Deep Dive Java Performance And Escape Analysis

Nope - this post is hard-core!
Copyright Dr Alexander J Turner all rights reserved
Escape Analysis is part of the powerful compilation optimiser in both the Oracle (ex Sun) JVM and the IBM JVM. It can have dramatic impacts on performance and free developers from worrying about object creation overheads.

On really nice thing about this optimiser is that it encourages good programming. The example here might look quite complicated but 90% of the code is there to support benchmarking (which is a black art  on the JVM). The real take home messages are:
  • Make code's functional structure match its logical structure.
  • Avoid Java Bad Smells like if/else if/else.
  • Use immutable objects.
That last one is a huge change on older JVMs! In the past a good trick for improving performance was to go through the immutable objects which were created inside loops and change them to mutable objects created outside loops. The reason being that object creation causes allocation on the heap which  is not cost free and it requires those objects to be garbage collected, which is also non trivial.

What is escape analysis?
In the JVM escape analysis looks at where an object reference can go. We can logically (if not physically) think of all C derived languages (like Java) as having three memory types [scopes]:

  1. Stack - parameters, local and block scope all of which can be passed down to called functions.
  2. Static - in the case of Java this is class loader static i.e. static within classes.
  3. Dynamic - sometimes called 'heap' this memory can be passed around freely, is dynamically allocated and reclaimed explicitly (e.g. C) or garbage collected (e.g.
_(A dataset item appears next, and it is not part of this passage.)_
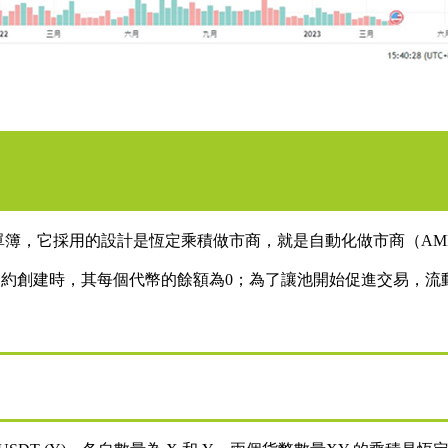
用訂單簿，它採用的設計是恆定乘積做市商，就是自動化做市商（A
易場所。池合約創建時，其每個代幣的餘額為0；為了讓池開始促進交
Java).

[Please note that there is enough ambiguity and overloading of the above names as to ensure there is no 'correct' word for each type].

Stack storage is often the place where most storage optimisations can occur. In the JVM, stacks are thread local automatically (with no overhead) and the memory on the stack is automatically retrieved by simply moving the stack pointer (or the logical equivalent) rather than having to perform garbage collection. Similarly, allocating memory on the stack is very cheep and does not have any threading (direct or via memory barriers) implications. Escape analysis takes advantage of the performance benefits of the stack.

If an object is allocated in stack scope (as an rvalue* or as a local variable) then the JIT optimizer will trace where in the code call graph it goes. If it is never transferred to static or dynamic scope then it does not actually have to be allocated in dynamic scope. By default (and in all older JVMs) all objects are allocated in dynamic scope (which is only of the most common criticisms of Java and the JVM).
* An rvalue is so called because in right associative languages it sits to the right of that to which it is passed. It might never be directly assigned to a local. For example, in the expression to the right of = in a = b * (x + y), the result of x + y is an rvalue. The result of b * (x + y), is also an rvalue which is then converted into an lvalue by the assignment operator.
The Test:
On my test machine with 8 xeon cores it is possible to do some heavy thread testing. This reveals some very interesting aspects of escape analysis and thread contention. The guts of the test is the following two methods:


  private final static void countNotEscaped(boolean save){
    for(int j=0;j<count;++j){
      ToEscape esc= new ToEscape(j);
      if(save)list.add(null);
    }
  }
  
  private final static void countEscaped(boolean save){
    for(int j=0;j<count;++j){
      ToEscape esc= new ToEscape(j);
      if(save)list.add(esc);
    }
  }

These operate on the following inner class:



  public static class ToEscape{
    private static int counter;
    public long what;
    public ToEscape(long what){
      this.what=what;
      if(counter++==100)System.out.println("I Exist");
    }
  }
  
The only difference between the two methods is highlighted in blue (bold italic underline for the colour blind amongst us). In the method countNotEscape the ToEscape objects created in the loop cannot escape the block (stack) scope; in countEscaped the compiler cannot know if the objects will escape or not. So in countNotEscape the compiler can make esc a stack object rather than a dynamic object. 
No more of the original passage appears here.